▶ _Exercise instructions_: Wherever "совершаются" occurs in the entries, copy the line that holds it.

▶ _Records from a dataset_:
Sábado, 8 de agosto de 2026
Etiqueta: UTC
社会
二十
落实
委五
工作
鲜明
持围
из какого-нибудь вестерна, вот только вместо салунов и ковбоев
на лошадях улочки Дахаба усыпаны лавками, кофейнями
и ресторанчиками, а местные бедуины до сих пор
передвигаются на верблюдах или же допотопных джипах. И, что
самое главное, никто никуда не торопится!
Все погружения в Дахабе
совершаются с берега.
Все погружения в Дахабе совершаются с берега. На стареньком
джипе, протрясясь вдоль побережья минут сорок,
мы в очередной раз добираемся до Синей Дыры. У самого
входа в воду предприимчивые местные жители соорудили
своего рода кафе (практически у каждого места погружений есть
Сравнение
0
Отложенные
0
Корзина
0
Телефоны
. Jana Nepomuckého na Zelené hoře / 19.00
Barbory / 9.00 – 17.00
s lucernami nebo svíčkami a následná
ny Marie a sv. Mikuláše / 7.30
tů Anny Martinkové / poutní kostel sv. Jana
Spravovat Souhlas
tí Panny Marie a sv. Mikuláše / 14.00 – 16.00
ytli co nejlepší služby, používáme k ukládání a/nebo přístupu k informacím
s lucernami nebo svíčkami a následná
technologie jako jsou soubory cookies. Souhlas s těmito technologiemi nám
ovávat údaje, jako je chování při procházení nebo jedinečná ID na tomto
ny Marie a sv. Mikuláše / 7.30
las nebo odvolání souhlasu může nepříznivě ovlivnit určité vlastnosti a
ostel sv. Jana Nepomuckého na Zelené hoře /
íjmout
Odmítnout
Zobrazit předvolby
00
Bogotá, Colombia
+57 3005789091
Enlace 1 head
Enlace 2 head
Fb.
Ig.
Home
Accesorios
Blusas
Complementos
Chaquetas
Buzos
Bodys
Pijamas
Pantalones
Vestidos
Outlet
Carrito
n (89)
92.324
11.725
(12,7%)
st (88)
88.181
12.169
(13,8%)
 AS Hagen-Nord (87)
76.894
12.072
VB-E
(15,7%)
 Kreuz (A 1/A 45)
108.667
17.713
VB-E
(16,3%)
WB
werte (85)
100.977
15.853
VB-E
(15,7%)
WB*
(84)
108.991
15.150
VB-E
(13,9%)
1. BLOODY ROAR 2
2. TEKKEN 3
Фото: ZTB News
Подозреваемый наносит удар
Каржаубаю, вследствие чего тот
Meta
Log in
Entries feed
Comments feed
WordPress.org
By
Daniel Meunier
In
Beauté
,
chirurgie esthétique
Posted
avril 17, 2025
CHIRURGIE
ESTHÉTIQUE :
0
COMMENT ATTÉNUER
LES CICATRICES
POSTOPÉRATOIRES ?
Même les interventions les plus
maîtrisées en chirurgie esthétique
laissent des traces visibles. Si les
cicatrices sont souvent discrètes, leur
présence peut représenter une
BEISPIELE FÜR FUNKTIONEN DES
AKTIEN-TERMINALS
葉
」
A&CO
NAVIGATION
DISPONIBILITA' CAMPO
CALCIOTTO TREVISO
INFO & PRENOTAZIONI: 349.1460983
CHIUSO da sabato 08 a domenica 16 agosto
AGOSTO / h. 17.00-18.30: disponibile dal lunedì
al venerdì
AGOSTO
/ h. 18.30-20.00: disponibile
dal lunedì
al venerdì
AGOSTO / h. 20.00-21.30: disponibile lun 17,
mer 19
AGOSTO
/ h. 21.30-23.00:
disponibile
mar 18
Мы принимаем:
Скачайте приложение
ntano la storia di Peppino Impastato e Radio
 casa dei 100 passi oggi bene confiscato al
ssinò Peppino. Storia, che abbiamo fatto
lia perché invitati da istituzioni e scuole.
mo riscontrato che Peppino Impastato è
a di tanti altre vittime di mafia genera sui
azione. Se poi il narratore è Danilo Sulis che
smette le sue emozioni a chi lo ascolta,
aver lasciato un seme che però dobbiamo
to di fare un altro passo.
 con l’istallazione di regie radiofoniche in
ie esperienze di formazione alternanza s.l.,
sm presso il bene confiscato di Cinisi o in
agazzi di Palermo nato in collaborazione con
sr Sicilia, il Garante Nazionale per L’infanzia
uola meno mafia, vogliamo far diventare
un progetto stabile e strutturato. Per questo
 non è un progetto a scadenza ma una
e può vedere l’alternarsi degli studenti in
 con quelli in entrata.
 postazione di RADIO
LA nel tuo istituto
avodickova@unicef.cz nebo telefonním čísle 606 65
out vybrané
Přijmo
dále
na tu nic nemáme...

▶ _Solution below_:
совершаются с берега.
Все погружения в Дахабе совершаются с берега. На стареньком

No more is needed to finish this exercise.